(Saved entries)
━━━━━━━━

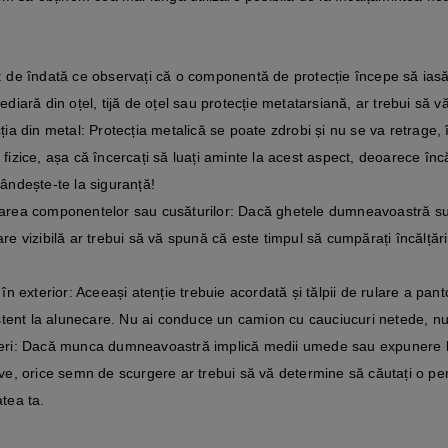
 de îndată ce observați că o componentă de protecție începe să iasă l
ediară din oțel, tijă de oțel sau protecție metatarsiană, ar trebui să v
ția din metal: Protecția metalică se poate zdrobi și nu se va retrage,
fizice, așa că încercați să luați aminte la acest aspect, deoarece încă
ândește-te la siguranță!
rea componentelor sau cusăturilor: Dacă ghetele dumneavoastră sunt
re vizibilă ar trebui să vă spună că este timpul să cumpărați încălțăr
 în exterior: Aceeași atenție trebuie acordată și tălpii de rulare a pan
istent la alunecare. Nu ai conduce un camion cu cauciucuri netede, n
eri: Dacă munca dumneavoastră implică medii umede sau expunere la
ve, orice semn de scurgere ar trebui să vă determine să căutați o pe
tea ta.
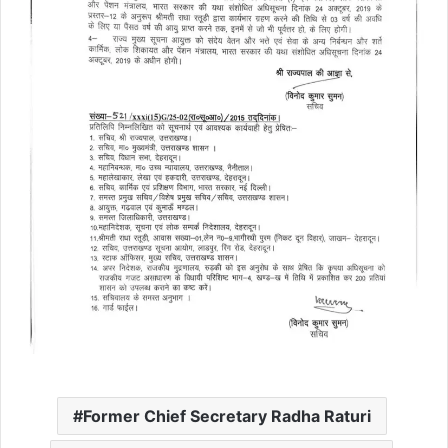
Former Chief Secretary Radha Raturi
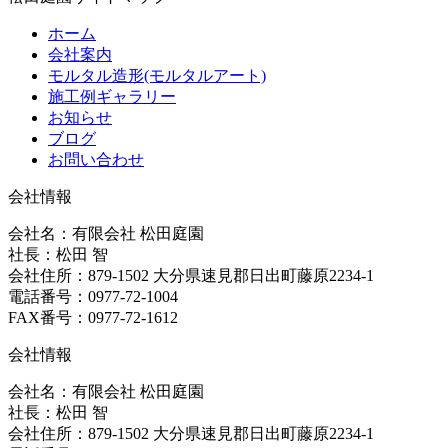
ホーム
会社案内
モルタル造形(モルタルアート)
施工例ギャラリー
お知らせ
ブログ
お問い合わせ
会社情報
会社名：有限会社 松田庭園
社長：松田 智
会社住所：879-1502 大分県速見郡日出町藤原2234-1
電話番号：0977-72-1004
FAX番号：0977-72-1612
会社情報
会社名：有限会社 松田庭園
社長：松田 智
会社住所：879-1502 大分県速見郡日出町藤原2234-1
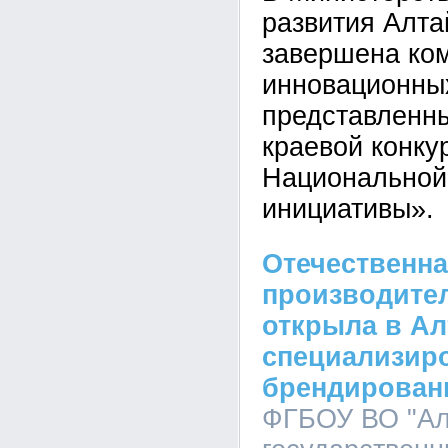
развития Алта
завершена ком
инновационных
представленн
краевой конку
Национальной
инициативы».
Отечественна
производител
открыла в Ал
специализир
брендирован
ФГБОУ ВО "Ал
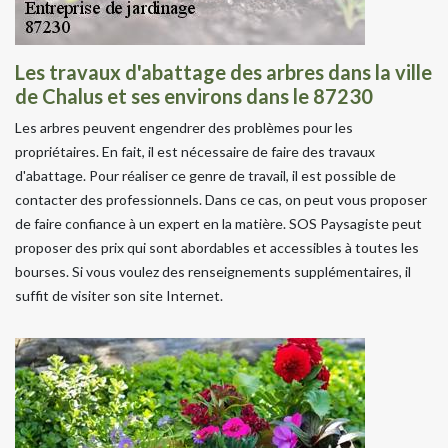
Les travaux d'abattage des arbres dans la ville
de Chalus et ses environs dans le 87230
Les arbres peuvent engendrer des problèmes pour les
propriétaires. En fait, il est nécessaire de faire des travaux
d'abattage. Pour réaliser ce genre de travail, il est possible de
contacter des professionnels. Dans ce cas, on peut vous proposer
de faire confiance à un expert en la matière. SOS Paysagiste peut
proposer des prix qui sont abordables et accessibles à toutes les
bourses. Si vous voulez des renseignements supplémentaires, il
suffit de visiter son site Internet.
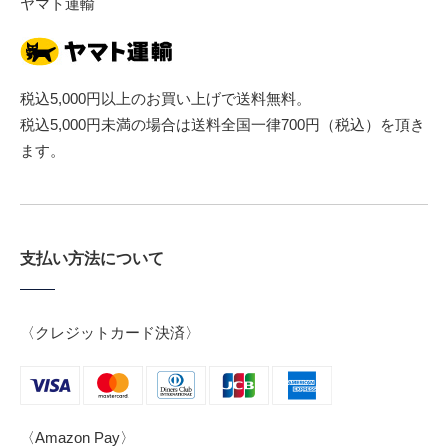
ヤマト運輸
税込5,000円以上のお買い上げで送料無料。
税込5,000円未満の場合は送料全国一律700円（税込）を頂き
ます。
支払い方法について
〈クレジットカード決済〉
〈Amazon Pay〉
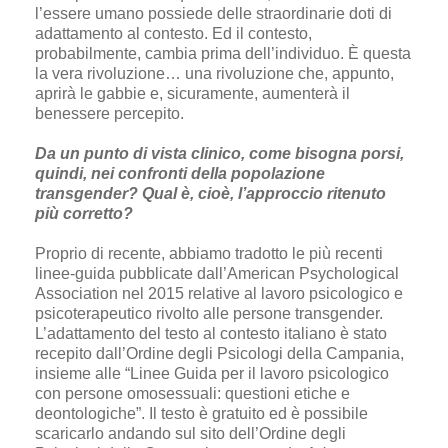
l’essere umano possiede delle straordinarie doti di
adattamento al contesto. Ed il contesto,
probabilmente, cambia prima dell’individuo. È questa
la vera rivoluzione… una rivoluzione che, appunto,
aprirà le gabbie e, sicuramente, aumenterà il
benessere percepito.
Da un punto di vista clinico, come bisogna porsi,
quindi, nei confronti della popolazione
transgender? Qual è, cioè, l’approccio ritenuto
più corretto?
Proprio di recente, abbiamo tradotto le più recenti
linee-guida pubblicate dall’American Psychological
Association nel 2015 relative al lavoro psicologico e
psicoterapeutico rivolto alle persone transgender.
L’adattamento del testo al contesto italiano è stato
recepito dall’Ordine degli Psicologi della Campania,
insieme alle “Linee Guida per il lavoro psicologico
con persone omosessuali: questioni etiche e
deontologiche”. Il testo è gratuito ed è possibile
scaricarlo andando sul sito dell’Ordine degli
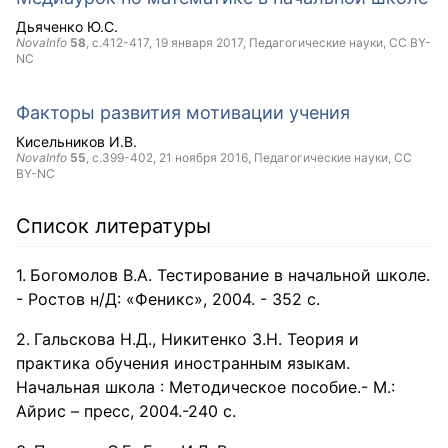
Дьяченко Ю.С.
NovaInfo
58
, с.412-417,
19 января 2017
, Педагогические науки,
CC BY-
NC
Факторы развития мотивации учения
Кисельников И.В.
NovaInfo
55
, с.399-402,
21 ноября 2016
, Педагогические науки,
CC
BY-NC
Список литературы
Богомолов В.А. Тестирование в начальной школе.
- Ростов н/Д: «Феникс», 2004. - 352 с.
Гальскова Н.Д., Никитенко З.Н. Теория и
практика обучения иностранным языкам.
Начальная школа : Методическое пособие.- М.:
Айрис – пресс, 2004.-240 с.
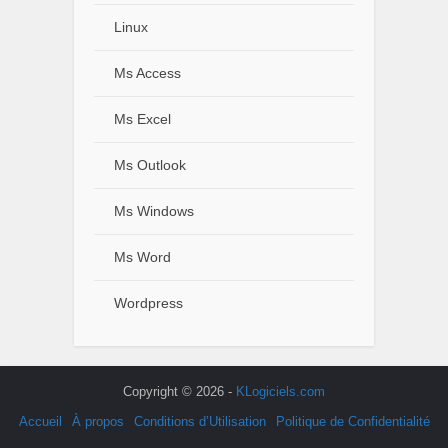
Linux
Ms Access
Ms Excel
Ms Outlook
Ms Windows
Ms Word
Wordpress
Copyright © 2026 -
KLogiciels.com
Accueil
À propos
Conditions d’Utilisation
Politique de Confidentialité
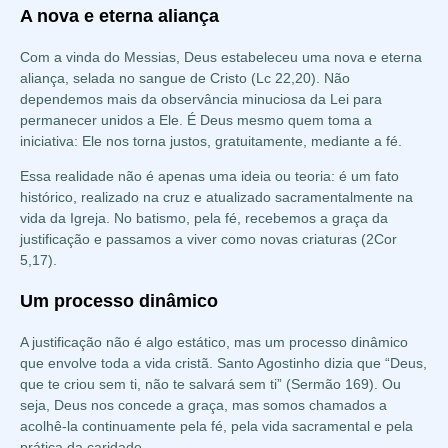
A nova e eterna aliança
Com a vinda do Messias, Deus estabeleceu uma nova e eterna
aliança, selada no sangue de Cristo (Lc 22,20). Não
dependemos mais da observância minuciosa da Lei para
permanecer unidos a Ele. É Deus mesmo quem toma a
iniciativa: Ele nos torna justos, gratuitamente, mediante a fé.
Essa realidade não é apenas uma ideia ou teoria: é um fato
histórico, realizado na cruz e atualizado sacramentalmente na
vida da Igreja. No batismo, pela fé, recebemos a graça da
justificação e passamos a viver como novas criaturas (2Cor
5,17).
Um processo dinâmico
A justificação não é algo estático, mas um processo dinâmico
que envolve toda a vida cristã. Santo Agostinho dizia que “Deus,
que te criou sem ti, não te salvará sem ti” (Sermão 169). Ou
seja, Deus nos concede a graça, mas somos chamados a
acolhê-la continuamente pela fé, pela vida sacramental e pela
prática da caridade.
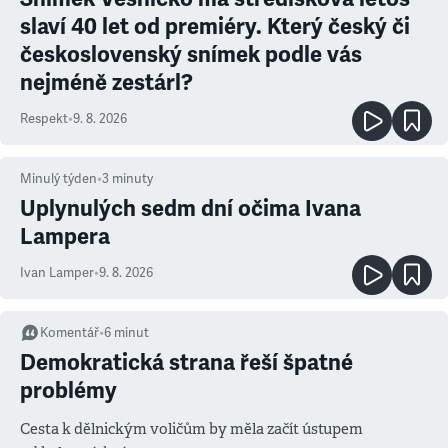
slaví 40 let od premiéry. Který český či
československý snímek podle vás
nejméně zestárl?
Respekt
•
9. 8. 2026
Minulý týden
•
3
minuty
Uplynulých sedm dní očima Ivana
Lampera
Ivan Lamper
•
9. 8. 2026
Komentář
•
6
minut
Demokratická strana řeší špatné
problémy
Cesta k dělnickým voličům by měla začít ústupem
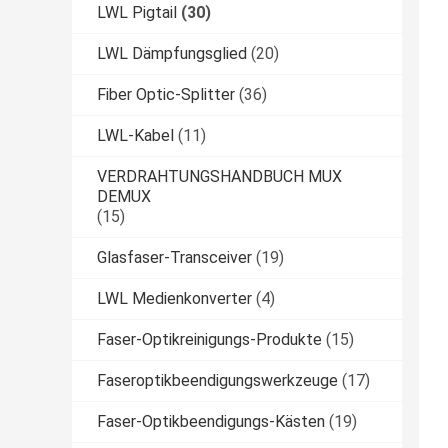
LWL Pigtail
(30)
LWL Dämpfungsglied
(20)
Fiber Optic-Splitter
(36)
LWL-Kabel
(11)
VERDRAHTUNGSHANDBUCH MUX
DEMUX
(15)
Glasfaser-Transceiver
(19)
LWL Medienkonverter
(4)
Faser-Optikreinigungs-Produkte
(15)
Faseroptikbeendigungswerkzeuge
(17)
Faser-Optikbeendigungs-Kästen
(19)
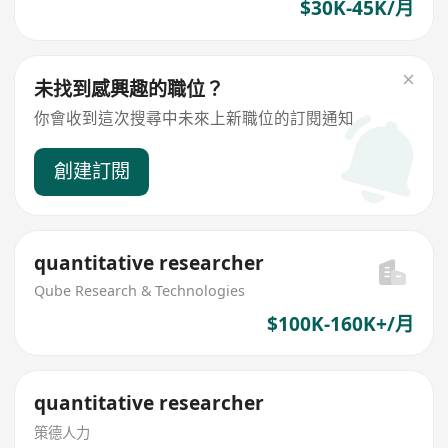
$30K-45K/月
未找到感興趣的職位？
你會收到這次搜尋中未來上新職位的訂閱通知
創建訂閱
quantitative researcher
Qube Research & Technologies
$100K-160K+/月
quantitative researcher
策德人力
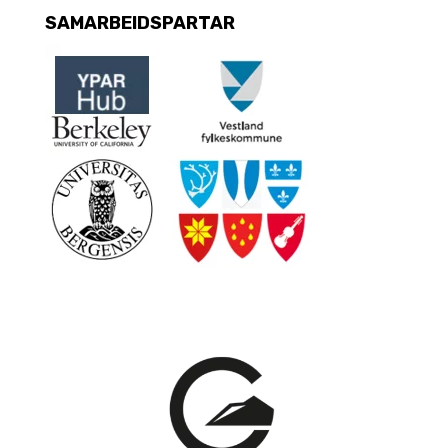
SAMARBEIDSPARTAR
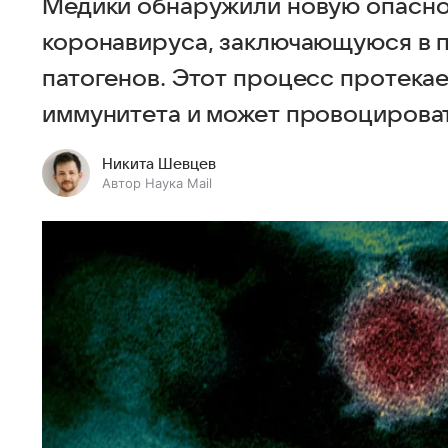
Медики обнаружили новую опасно
коронавируса, заключающуюся в 
патогенов. Этот процесс протека
иммунитета и может провоцирова
Никита Шевцев
Автор Наука Mail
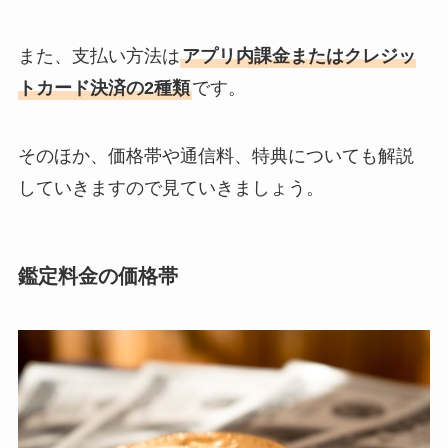
また、支払い方法は
アプリ内課金またはクレジッ
トカード決済の2種類
です。
そのほか、価格帯や通信料、特典についても解説
していきますので見ていきましょう。
鑑定料金の価格帯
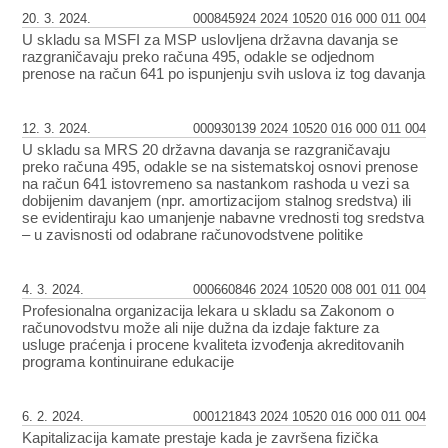
20. 3. 2024.
000845924 2024 10520 016 000 011 004
U skladu sa MSFI za MSP uslovljena državna davanja se
razgraničavaju preko računa 495, odakle se odjednom
prenose na račun 641 po ispunjenju svih uslova iz tog davanja
12. 3. 2024.
000930139 2024 10520 016 000 011 004
U skladu sa MRS 20 državna davanja se razgraničavaju
preko računa 495, odakle se na sistematskoj osnovi prenose
na račun 641 istovremeno sa nastankom rashoda u vezi sa
dobijenim davanjem (npr. amortizacijom stalnog sredstva) ili
se evidentiraju kao umanjenje nabavne vrednosti tog sredstva
– u zavisnosti od odabrane računovodstvene politike
4. 3. 2024.
000660846 2024 10520 008 001 011 004
Profesionalna organizacija lekara u skladu sa Zakonom o
računovodstvu može ali nije dužna da izdaje fakture za
usluge praćenja i procene kvaliteta izvođenja akreditovanih
programa kontinuirane edukacije
6. 2. 2024.
000121843 2024 10520 016 000 011 004
Kapitalizacija kamate prestaje kada je završena fizička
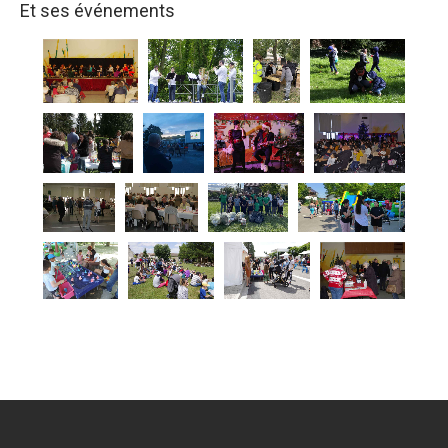
Et ses événements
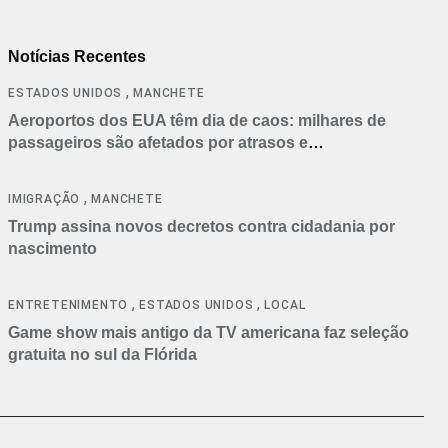
Notícias Recentes
,
ESTADOS UNIDOS
MANCHETE
Aeroportos dos EUA têm dia de caos: milhares de
passageiros são afetados por atrasos e
cancelamentos
,
IMIGRAÇÃO
MANCHETE
Trump assina novos decretos contra cidadania por
nascimento
,
,
ENTRETENIMENTO
ESTADOS UNIDOS
LOCAL
Game show mais antigo da TV americana faz seleção
gratuita no sul da Flórida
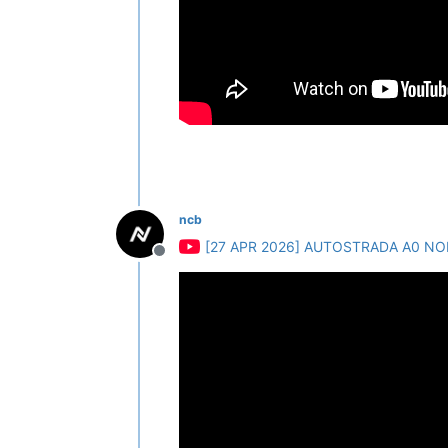
ncb
[27 APR 2026] AUTOSTRADA A0 NO
Deconectat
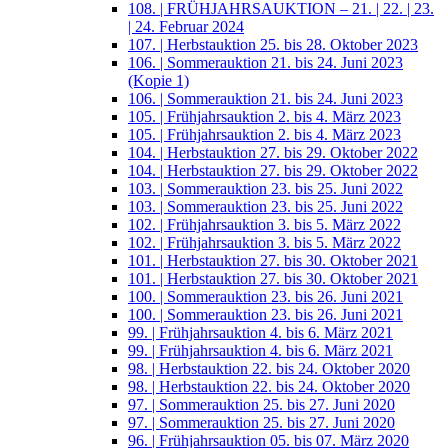
108. | FRÜHJAHRSAUKTION – 21. | 22. | 23.
| 24. Februar 2024
107. | Herbstauktion 25. bis 28. Oktober 2023
106. | Sommerauktion 21. bis 24. Juni 2023
(Kopie 1)
106. | Sommerauktion 21. bis 24. Juni 2023
105. | Frühjahrsauktion 2. bis 4. März 2023
105. | Frühjahrsauktion 2. bis 4. März 2023
104. | Herbstauktion 27. bis 29. Oktober 2022
104. | Herbstauktion 27. bis 29. Oktober 2022
103. | Sommerauktion 23. bis 25. Juni 2022
103. | Sommerauktion 23. bis 25. Juni 2022
102. | Frühjahrsauktion 3. bis 5. März 2022
102. | Frühjahrsauktion 3. bis 5. März 2022
101. | Herbstauktion 27. bis 30. Oktober 2021
101. | Herbstauktion 27. bis 30. Oktober 2021
100. | Sommerauktion 23. bis 26. Juni 2021
100. | Sommerauktion 23. bis 26. Juni 2021
99. | Frühjahrsauktion 4. bis 6. März 2021
99. | Frühjahrsauktion 4. bis 6. März 2021
98. | Herbstauktion 22. bis 24. Oktober 2020
98. | Herbstauktion 22. bis 24. Oktober 2020
97. | Sommerauktion 25. bis 27. Juni 2020
97. | Sommerauktion 25. bis 27. Juni 2020
96. | Frühjahrsauktion 05. bis 07. März 2020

━━━━━━━━

**Aim of the task:**
Begin at the first line of the data above and repeat each line exactly, stopping after the line containing "de Chalus et ses environs dans le 87230". Omit the pictures.

**Written answer:**
 de îndată ce observați că o componentă de protecție începe să iasă l
ediară din oțel, tijă de oțel sau protecție metatarsiană, ar trebui să v
ția din metal: Protecția metalică se poate zdrobi și nu se va retrage,
fizice, așa că încercați să luați aminte la acest aspect, deoarece încă
ândește-te la siguranță!
rea componentelor sau cusăturilor: Dacă ghetele dumneavoastră sunt
re vizibilă ar trebui să vă spună că este timpul să cumpărați încălțăr
 în exterior: Aceeași atenție trebuie acordată și tălpii de rulare a pan
istent la alunecare. Nu ai conduce un camion cu cauciucuri netede, n
eri: Dacă munca dumneavoastră implică medii umede sau expunere la
ve, orice semn de scurgere ar trebui să vă determine să căutați o pe
tea ta.
Former Chief Secretary Radha Raturi
ホーム
会社案内
モルタル造形(モルタルアート)
施工例ギャラリー
お知らせ
ブログ
お問い合わせ
会社情報
会社名：有限会社 松田庭園
社長：松田 智
会社住所：879-1502 大分県速見郡日出町藤原2234-1
電話番号：0977-72-1004
FAX番号：0977-72-1612
会社情報
会社名：有限会社 松田庭園
社長：松田 智
会社住所：879-1502 大分県速見郡日出町藤原2234-1
развития Алта
завершена ком
инновационных
представленн
краевой конку
Национальной
инициативы».
Отечественна
производител
открыла в Ал
специализир
брендирован
ФГБОУ ВО "Ал
Les travaux d'abattage des arbres dans la ville
de Chalus et ses environs dans le 87230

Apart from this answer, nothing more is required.